右の質問主意書を国会法第七十四条によって提出する。

  平成二十年十一月二十六日

松野 信夫   


       参議院議長 江田 五月 殿



   田母神俊雄前航空幕僚長の「日本は侵略国家であったのか」という題で発表された論文に関する再質問主意書

 田母神俊雄前航空幕僚長が「我が国が侵略国家だったなどというのは正に濡れ衣」等と主張する論文について質問主意書を提出したところ、平成二十年十一月十四日付で答弁がなされた(内閣参質一七〇第八二号)が、極めて不十分と言わざるを得ない。とりわけ同論文については、幕僚長の発言としては不適切との麻生総理大臣及び浜田防衛大臣の批判はあるものの、具体的にどの点がどのように不適切なのかが明らかではない。
 前回の質問主意書では、具体的に同論文の文章を指摘して、どのように不適切であるのか明らかにするよう求めたが、その答弁では、「政府の認識については、平成七年八月十五日及び平成十七年八月十五日の内閣総理大臣談話等において示されてきているとおり」とあるのみで、これではどこがどのように異なる見解なのかが明確ではない。明確な指摘がないからこそ、田母神氏は参議院外交防衛委員会でも、多くの国民が自分を支持してくれているなどと強弁しているのではないか。田母神氏の主張のどこが間違いであるかを一つずつ丁寧に指摘して正していくことが重要である。
 そこで、以下のとおり質問する。

一 田母神俊雄前航空幕僚長が「日本は侵略国家であったのか」という題で発表した論文(以下、「田母神論文」という。)は政府の考え方と食い違っているとされているが、論文にある次の部分は、政府の考え方と食い違っているか、それともそうではないかを明らかにされたい。政府の考え方と食い違っている場合にはどう違っているのか、政府見解を示されたい。先の答弁では「内閣総理大臣談話等」とされるのみであるから、それぞれ各項目ごとに「談話等」のどの部分とどのように異なるのか逐一明示されたい。

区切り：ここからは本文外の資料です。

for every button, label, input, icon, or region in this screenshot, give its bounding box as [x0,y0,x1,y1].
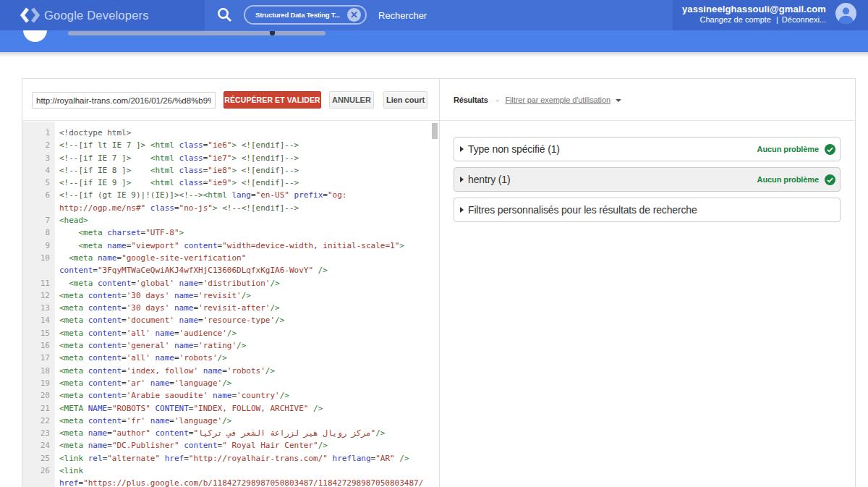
google-developers-logo-icon[interactable] [20,7,40,23]
code-token: content [88,341,122,350]
short-link-button[interactable]: Lien court [383,91,427,109]
code-token: name [174,291,194,300]
code-token: '30 days' [127,303,170,313]
chevron-down-icon[interactable] [616,99,621,102]
code-line-number: 20 [22,389,55,402]
code-token: content [184,441,217,450]
code-token: = [198,279,203,288]
filter-by-usage-link[interactable]: Filtrer par exemple d'utilisation [505,96,610,104]
code-token: 'Arabie saoudite' [127,391,208,400]
code-token: <html [150,140,179,150]
code-token: name [174,341,194,350]
code-token: <!--<![endif]--> [222,203,299,213]
result-row[interactable]: hentry (1)Aucun problème [454,167,841,192]
code-token: = [122,329,127,338]
code-token: 'country' [237,391,280,400]
code-line-number: 6 [22,189,55,201]
code-scrollbar-thumb[interactable] [432,123,438,139]
code-token: <link [59,466,83,475]
code-token: 'resource-type' [203,316,275,325]
code-token: class [179,178,203,187]
code-token: = [174,203,179,213]
fetch-validate-button[interactable]: RÉCUPÉRER ET VALIDER [224,91,321,109]
code-token: href [59,478,79,487]
code-token: = [122,353,127,363]
search-input[interactable]: Rechercher [378,10,427,21]
code-line-number [22,202,55,214]
code-token: /> [308,404,323,413]
chip-close-icon[interactable]: ✕ [347,8,361,22]
code-token: name [150,378,170,388]
code-token [198,366,203,376]
code-token: 'rating' [198,341,237,350]
code-token: "alternate" [107,454,160,463]
check-circle-icon [825,174,835,185]
code-row: 11 <meta content='global' name='distribu… [22,277,439,289]
code-token: <html [150,166,179,175]
code-token: <head> [59,216,88,225]
status-badge: Aucun problème [757,175,819,184]
expand-triangle-icon [460,177,464,182]
result-row[interactable]: Filtres personnalisés pour les résultats… [454,198,841,222]
code-token: CONTENT [155,404,188,413]
code-token: class [179,140,203,150]
code-line: <meta content='index, follow' name='robo… [59,365,432,377]
cancel-button[interactable]: ANNULER [329,91,374,109]
header-shadow [0,52,868,57]
code-line: <!--[if IE 7 ]> <html class="ie7"> <![en… [59,152,432,164]
code-token: /> [313,266,328,275]
switch-account-link[interactable]: Changez de compte [700,15,771,24]
result-row[interactable]: Type non spécifié (1)Aucun problème [454,137,841,161]
code-token: 'general' [127,341,170,350]
code-token: > [231,178,241,187]
code-token: name [174,303,194,313]
code-line: <!--[if (gt IE 9)|!(IE)]><!--><html lang… [59,189,432,201]
code-token: charset [107,228,140,237]
code-line-number: 1 [22,127,55,139]
signout-link[interactable]: Déconnexi... [782,15,826,24]
code-token: = [169,378,174,388]
code-token: " Royal Hair Center" [222,441,318,450]
code-line-number: 3 [22,152,55,164]
code-token: "DC.Publisher" [112,441,179,450]
code-line-number: 13 [22,302,55,314]
code-line-number: 15 [22,327,55,339]
avatar[interactable] [835,3,856,24]
url-input[interactable] [32,92,216,109]
code-token: 'language' [174,416,222,425]
search-chip-label: Structured Data Testing T... [255,11,347,19]
code-token: name [88,441,108,450]
code-line-number: 4 [22,164,55,177]
code-token: <!--[if lt IE 7 ]> [59,140,150,150]
code-token: <![endif]--> [242,153,299,163]
code-token: /> [270,279,279,288]
code-line: <meta content='document' name='resource-… [59,314,432,326]
code-token: <meta [59,291,88,300]
code-row: 7<head> [22,214,439,226]
code-token: 'robots' [179,353,218,363]
code-token: = [122,341,127,350]
code-row: 26<link [22,465,439,477]
code-token: <html [203,190,232,200]
code-row: 3<!--[if IE 7 ]> <html class="ie7"> <![e… [22,152,439,164]
code-token: "og: [328,190,347,200]
search-query-chip[interactable]: Structured Data Testing T... ✕ [244,5,367,25]
code-token [174,279,179,288]
code-line: <!--[if IE 8 ]> <html class="ie8"> <![en… [59,164,432,177]
code-row: 22<meta content='fr' name='language'/> [22,415,439,427]
results-list: Type non spécifié (1)Aucun problèmehentr… [454,137,841,228]
code-row: 21<META NAME="ROBOTS" CONTENT="INDEX, FO… [22,402,439,415]
code-token: "ie8" [208,166,231,175]
code-token [59,228,79,237]
code-token: = [107,441,112,450]
code-token: /> [395,454,409,463]
code-line: <meta name="google-site-verification" [59,252,432,264]
code-token: "UTF-8" [145,228,179,237]
code-token: = [122,391,127,400]
search-icon[interactable] [216,7,233,23]
code-token: /> [218,353,227,363]
google-developers-wordmark[interactable]: Google Developers [44,9,149,22]
code-token: <html [150,178,179,187]
code-token: content [88,366,122,376]
code-editor[interactable]: 1<!doctype html>2<!--[if lt IE 7 ]> <htm… [22,122,439,487]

1 日本は「朝鮮半島や中国大陸に軍を進め」たが、「相手国の了承を得ないで一方的に軍を進めたことはない」という部分。
2 「我が国は蒋介石により日中戦争に引きずり込まれた被害者」という部分。
3 我が国は「穏健な植民地統治をした」という部分。
4 日米戦争は「日本を戦争に引きずり込むために、アメリカによって慎重に仕掛けられた罠であった」という部分。
5 「多くのアジア諸国が大東亜戦争を肯定的に評価している」という部分。
6 「我が国が侵略国家だったなどというのは正に濡れ衣」という部分。

二 前回質問主意書の「防衛省内部では、前記第一項の各号に記載しているような趣旨に沿った教育ないし研修を行ったことはないか」という質問に対し、答弁書では「政府の認識とは異なる見解を教えることを目的として、教育又は研修が行われたという事実は確認されていない」とあるが、少なくとも統合幕僚学校「歴史観・国家観」の講座では、政府の認識とは異なる見解を有する複数の講師陣が、政府の認識とは異なる見解を教育指導していたのではないか。こうした講座では、講師陣の人選や講義内容をよく吟味して偏りがないような配慮をすべきと考えるが、政府はこの点をどのように考えているか。

  右質問する。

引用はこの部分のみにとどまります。